◆ PROBLEM DETAILS ◆
One part of the entries below is wanted: the lines from the one containing "a capacidade pulmonar" through the one containing "INFO@MONDOINTASCA.IT". Write those out exactly and nothing else.

◆ MATERIAL SUPPLIED ◆
▼▼▼
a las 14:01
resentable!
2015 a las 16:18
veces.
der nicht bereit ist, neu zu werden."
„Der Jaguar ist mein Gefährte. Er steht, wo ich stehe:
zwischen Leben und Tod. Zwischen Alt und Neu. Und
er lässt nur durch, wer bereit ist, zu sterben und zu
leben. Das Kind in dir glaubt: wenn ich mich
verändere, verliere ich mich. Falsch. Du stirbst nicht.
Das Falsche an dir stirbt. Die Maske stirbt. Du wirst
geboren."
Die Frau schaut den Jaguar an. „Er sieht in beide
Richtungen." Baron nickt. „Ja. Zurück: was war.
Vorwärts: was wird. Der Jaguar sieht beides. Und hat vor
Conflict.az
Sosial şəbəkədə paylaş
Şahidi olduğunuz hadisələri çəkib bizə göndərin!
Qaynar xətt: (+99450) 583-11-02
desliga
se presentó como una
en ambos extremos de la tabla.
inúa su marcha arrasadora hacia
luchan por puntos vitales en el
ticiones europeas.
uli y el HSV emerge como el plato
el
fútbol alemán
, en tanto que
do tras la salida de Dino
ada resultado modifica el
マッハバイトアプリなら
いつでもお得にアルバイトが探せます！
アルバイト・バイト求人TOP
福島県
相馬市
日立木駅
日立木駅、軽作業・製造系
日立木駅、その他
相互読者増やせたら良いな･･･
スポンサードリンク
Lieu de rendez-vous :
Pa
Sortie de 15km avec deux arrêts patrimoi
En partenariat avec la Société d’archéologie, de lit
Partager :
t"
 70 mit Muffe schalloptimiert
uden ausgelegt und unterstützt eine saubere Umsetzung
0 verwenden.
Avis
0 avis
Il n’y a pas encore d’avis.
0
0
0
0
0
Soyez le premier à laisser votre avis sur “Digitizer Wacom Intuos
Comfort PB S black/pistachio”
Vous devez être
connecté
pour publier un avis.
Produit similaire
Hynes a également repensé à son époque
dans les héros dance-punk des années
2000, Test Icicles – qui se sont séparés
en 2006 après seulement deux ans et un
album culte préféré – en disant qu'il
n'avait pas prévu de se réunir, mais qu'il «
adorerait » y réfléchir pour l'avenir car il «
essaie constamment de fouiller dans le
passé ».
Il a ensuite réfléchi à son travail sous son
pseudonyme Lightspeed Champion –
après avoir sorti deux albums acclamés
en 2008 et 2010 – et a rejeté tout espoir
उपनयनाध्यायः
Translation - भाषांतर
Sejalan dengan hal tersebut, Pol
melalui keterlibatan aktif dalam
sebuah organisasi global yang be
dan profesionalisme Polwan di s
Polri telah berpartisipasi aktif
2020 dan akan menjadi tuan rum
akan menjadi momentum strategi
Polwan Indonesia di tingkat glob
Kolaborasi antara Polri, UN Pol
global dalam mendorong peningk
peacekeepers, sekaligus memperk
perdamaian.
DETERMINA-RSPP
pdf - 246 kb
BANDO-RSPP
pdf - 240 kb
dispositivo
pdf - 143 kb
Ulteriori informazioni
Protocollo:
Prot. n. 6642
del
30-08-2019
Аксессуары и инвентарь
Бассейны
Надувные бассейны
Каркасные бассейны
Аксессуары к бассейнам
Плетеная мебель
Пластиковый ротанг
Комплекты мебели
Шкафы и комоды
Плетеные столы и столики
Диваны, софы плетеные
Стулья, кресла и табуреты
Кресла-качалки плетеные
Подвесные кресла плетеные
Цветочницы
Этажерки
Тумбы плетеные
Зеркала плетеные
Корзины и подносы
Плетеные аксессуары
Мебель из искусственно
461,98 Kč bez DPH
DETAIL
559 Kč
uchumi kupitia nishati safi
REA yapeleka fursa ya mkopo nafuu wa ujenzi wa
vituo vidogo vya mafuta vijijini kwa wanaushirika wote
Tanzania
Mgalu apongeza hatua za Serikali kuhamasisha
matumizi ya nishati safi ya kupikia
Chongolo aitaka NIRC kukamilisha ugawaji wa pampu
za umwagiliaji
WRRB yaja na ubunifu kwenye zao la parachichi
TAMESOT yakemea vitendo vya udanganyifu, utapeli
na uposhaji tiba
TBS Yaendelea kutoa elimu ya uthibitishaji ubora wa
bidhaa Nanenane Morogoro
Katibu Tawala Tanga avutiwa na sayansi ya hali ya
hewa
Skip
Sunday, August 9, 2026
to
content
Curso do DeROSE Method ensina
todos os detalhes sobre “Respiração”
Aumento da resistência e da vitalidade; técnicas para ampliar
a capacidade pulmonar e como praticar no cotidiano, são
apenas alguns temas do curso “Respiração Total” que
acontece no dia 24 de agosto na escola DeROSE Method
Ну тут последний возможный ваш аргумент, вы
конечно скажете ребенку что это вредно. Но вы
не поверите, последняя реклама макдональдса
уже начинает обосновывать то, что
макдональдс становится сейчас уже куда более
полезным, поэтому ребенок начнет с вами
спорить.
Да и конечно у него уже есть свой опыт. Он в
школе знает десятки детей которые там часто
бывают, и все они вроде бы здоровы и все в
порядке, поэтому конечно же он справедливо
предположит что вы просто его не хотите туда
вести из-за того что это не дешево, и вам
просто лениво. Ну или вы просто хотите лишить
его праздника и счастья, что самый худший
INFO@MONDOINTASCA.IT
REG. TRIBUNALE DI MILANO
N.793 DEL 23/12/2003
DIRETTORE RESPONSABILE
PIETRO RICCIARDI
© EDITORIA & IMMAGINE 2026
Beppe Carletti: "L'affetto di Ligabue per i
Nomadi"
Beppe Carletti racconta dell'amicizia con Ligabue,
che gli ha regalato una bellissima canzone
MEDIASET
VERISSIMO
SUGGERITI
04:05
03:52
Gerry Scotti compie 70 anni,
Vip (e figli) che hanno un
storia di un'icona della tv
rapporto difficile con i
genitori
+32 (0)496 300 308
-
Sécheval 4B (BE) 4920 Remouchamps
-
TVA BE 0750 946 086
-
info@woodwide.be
▲▲▲
◆ RESPONSE TO THE TASK ◆
a capacidade pulmonar e como praticar no cotidiano, são
apenas alguns temas do curso “Respiração Total” que
acontece no dia 24 de agosto na escola DeROSE Method
Ну тут последний возможный ваш аргумент, вы
конечно скажете ребенку что это вредно. Но вы
не поверите, последняя реклама макдональдса
уже начинает обосновывать то, что
макдональдс становится сейчас уже куда более
полезным, поэтому ребенок начнет с вами
спорить.
Да и конечно у него уже есть свой опыт. Он в
школе знает десятки детей которые там часто
бывают, и все они вроде бы здоровы и все в
порядке, поэтому конечно же он справедливо
предположит что вы просто его не хотите туда
вести из-за того что это не дешево, и вам
просто лениво. Ну или вы просто хотите лишить
его праздника и счастья, что самый худший
INFO@MONDOINTASCA.IT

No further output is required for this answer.